Work to complete
Each line from the one holding "mény eddig......." through the final line of the data below is to be given again exactly, and no other line is to appear.

Provided material
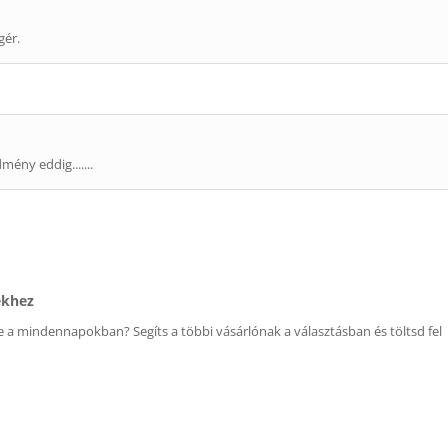
gér.
mény eddig.......
ékhez
 a mindennapokban? Segíts a többi vásárlónak a választásban és töltsd fel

Solution
mény eddig.......
ékhez
 a mindennapokban? Segíts a többi vásárlónak a választásban és töltsd fel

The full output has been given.